Clarian Health Partners is forming its own venture-capital fund, called Clarian Health Ventures, to invest in fast-growing companies and finance the commercialization of research conducted at Clarian or by its staff.
Clarian's goal is to make better returns on at least part of its $1.5 billion investment portfolio - which it then can put back into its academic and health care operations.
Clarian has hired R. Matthew Neff, an old friend of Clarian CEO Dan Evans, to run the fund.
Neff this month left his position as CEO of Senex Services Corp., a medical debt-buying company he partly owns.
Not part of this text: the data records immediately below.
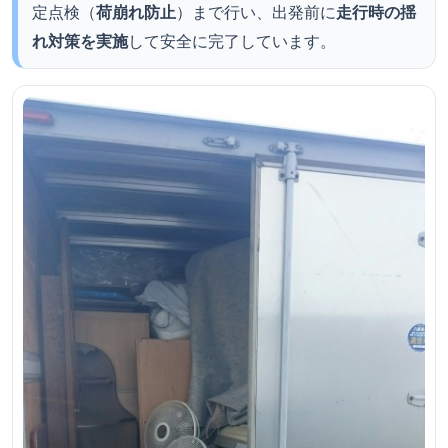
定点検（
荷崩れ防止
）まで行い、出発前に
走行時の揺
れ対策を実施
して安全に完了しています。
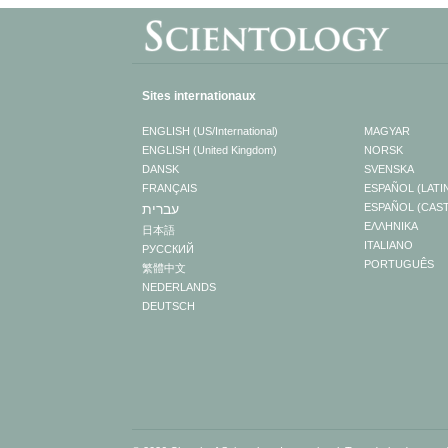
Sites internationaux
ENGLISH (US/International)
MAGYAR
ENGLISH (United Kingdom)
NORSK
DANSK
SVENSKA
FRANÇAIS
ESPAÑOL (LATI
עברית
ESPAÑOL (CAS
ΕΛΛΗΝΙΚA
日本語
ITALIANO
РУССКИЙ
PORTUGUÊS
繁體中文
NEDERLANDS
DEUTSCH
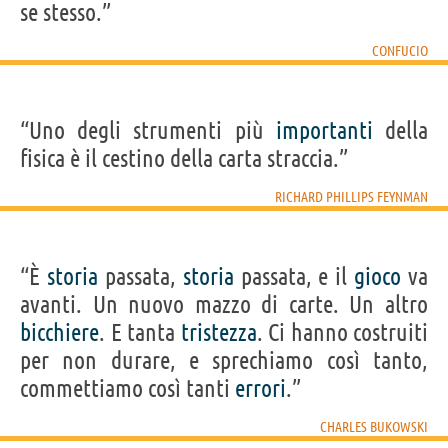
se stesso.”
CONFUCIO
“Uno degli strumenti più
importanti
della
fisica è il cestino della carta straccia.”
RICHARD PHILLIPS FEYNMAN
“È
storia
passata,
storia
passata, e il
gioco
va
avanti. Un nuovo mazzo di carte. Un altro
bicchiere
. E tanta
tristezza
. Ci hanno costruiti
per non durare, e sprechiamo così tanto,
commettiamo così tanti
errori
.”
CHARLES BUKOWSKI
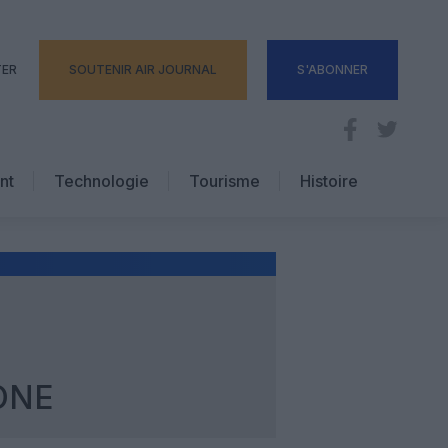
TER
SOUTENIR AIR JOURNAL
S'ABONNER
nt
Technologie
Tourisme
Histoire
Pratique
Hôtellerie
Voyages d’affaires
ONE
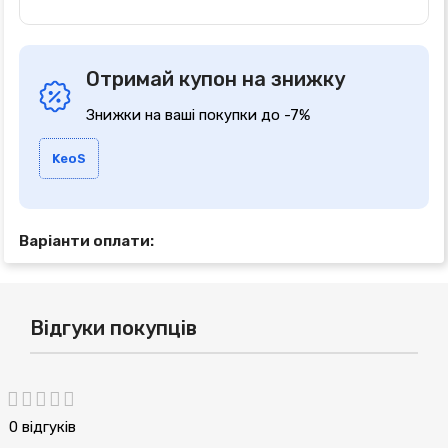
Отримай купон на знижку
Знижки на ваші покупки до -7%
KeoS
Варіанти оплати:
Відгуки покупців
0 відгуків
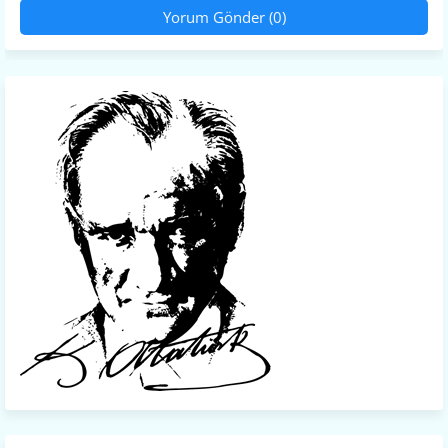
Yorum Gönder (0)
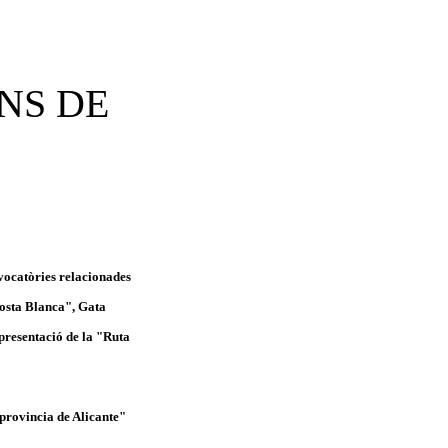
NS DE
nvocatòries relacionades
Costa Blanca", Gata
 presentació de la "Ruta
 provincia de Alicante"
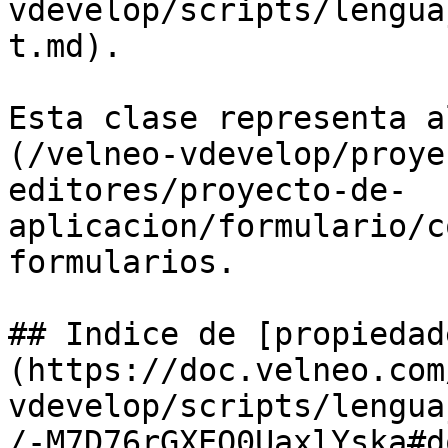
vdevelop/scripts/lengua
t.md).

Esta clase representa a
(/velneo-vdevelop/proye
editores/proyecto-de-
aplicacion/formulario/c
formularios.

## Indice de [propiedad
(https://doc.velneo.com
vdevelop/scripts/lengua
/-M7D76rGXEO0UaxlYska#d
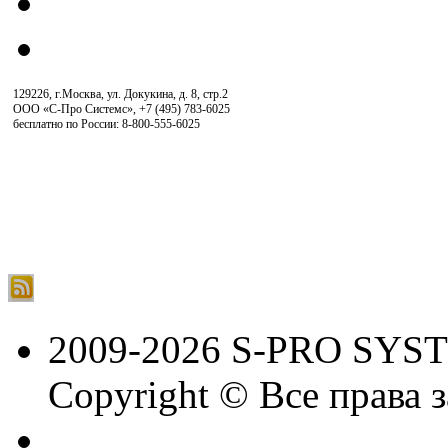
129226, г.Москва, ул. Докукина, д. 8, стр.2
ООО «С-Про Системс»
,
+7 (495) 783-6025
бесплатно по России: 8-800-555-6025
2009-2026 S-PRO SYS
Copyright © Все права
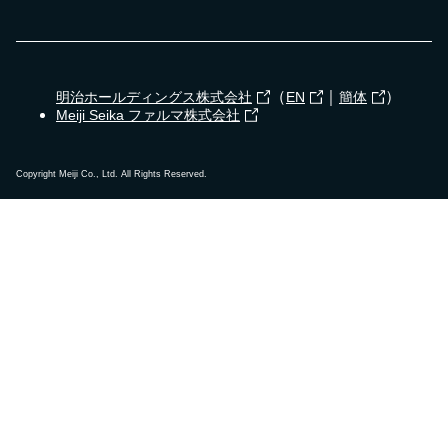
（
｜
）
明治ホールディングス株式会社
EN
簡体
Meiji Seika ファルマ株式会社
Copyright Meiji Co., Ltd. All Rights Reserved.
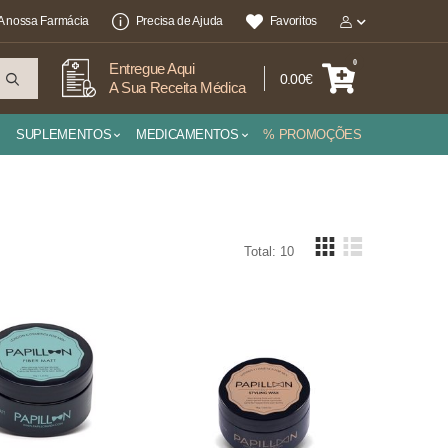
A nossa Farmácia
Precisa de Ajuda
Favoritos
0
Entregue Aqui
0.00€
A Sua Receita Médica
SUPLEMENTOS
MEDICAMENTOS
% PROMOÇÕES
Total: 10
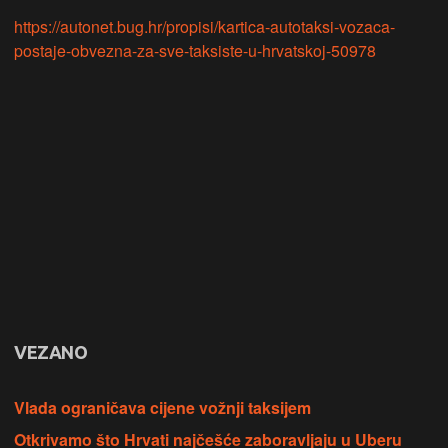
https://autonet.bug.hr/propisi/kartica-autotaksi-vozaca-
postaje-obvezna-za-sve-taksiste-u-hrvatskoj-50978
VEZANO
Vlada ograničava cijene vožnji taksijem
Otkrivamo što Hrvati najčešće zaboravljaju u Uberu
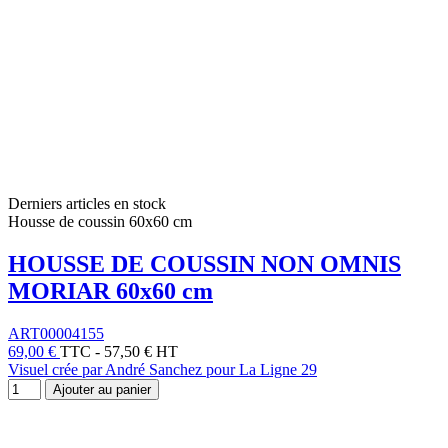
Derniers articles en stock
Housse de coussin 60x60 cm
HOUSSE DE COUSSIN NON OMNIS
MORIAR 60x60 cm
ART00004155
69,00 €
TTC
-
57,50 € HT
Visuel crée par André Sanchez pour La Ligne 29
Ajouter au panier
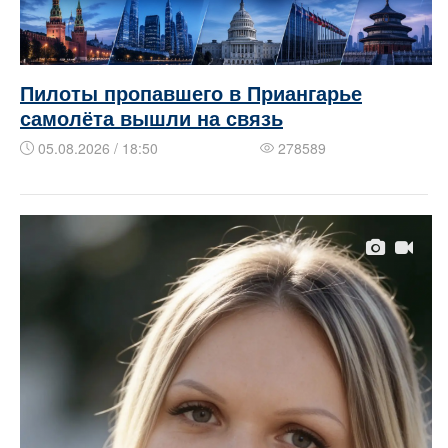
Пилоты пропавшего в Приангарье
самолёта вышли на связь
05.08.2026 / 18:50
278589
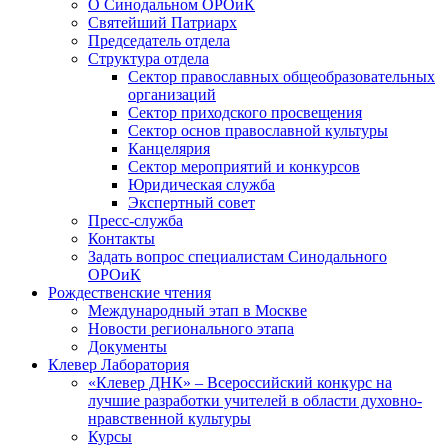
О Синодальном ОРОиК
Святейший Патриарх
Председатель отдела
Структура отдела
Сектор православных общеобразовательных
организаций
Сектор приходского просвещения
Сектор основ православной культуры
Канцелярия
Сектор мероприятий и конкурсов
Юридическая служба
Экспертный совет
Пресс-служба
Контакты
Задать вопрос специалистам Синодального
ОРОиК
Рождественские чтения
Международный этап в Москве
Новости регионального этапа
Документы
Клевер Лаборатория
«Клевер ДНК» – Всероссийский конкурс на
лучшие разработки учителей в области духовно-
нравственной культуры
Курсы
Clarian will invest $3 million to launch its venture fund. But Evans said the hospital hasn't determined how much it will put in the fund in the future.
"This is a long-term play. We expect this to be a 20-year play," Evans said. "We expect to give further funds to it, to reinvest returns, and maybe even invite others to participate."
Clarian, which includes Methodist Hospital, the Indiana University Medical Center, Riley Hospital for Children and three hospitals outside of Indianapolis, had $1.6 billion in revenue last year.
The new fund represents an unusual but not unheard of move by a hospital. For example, St. Louis-based Ascension Health, which owns St. Vincent Indianapolis Hospital, started a $125 million venture fund in 2001.
Since its creation, Ascension Health Ventures has invested in health care companies providing innovative products or services, such as specialized drug delivery, highly precise glucose testing or patient monitoring for use during invasive surgery.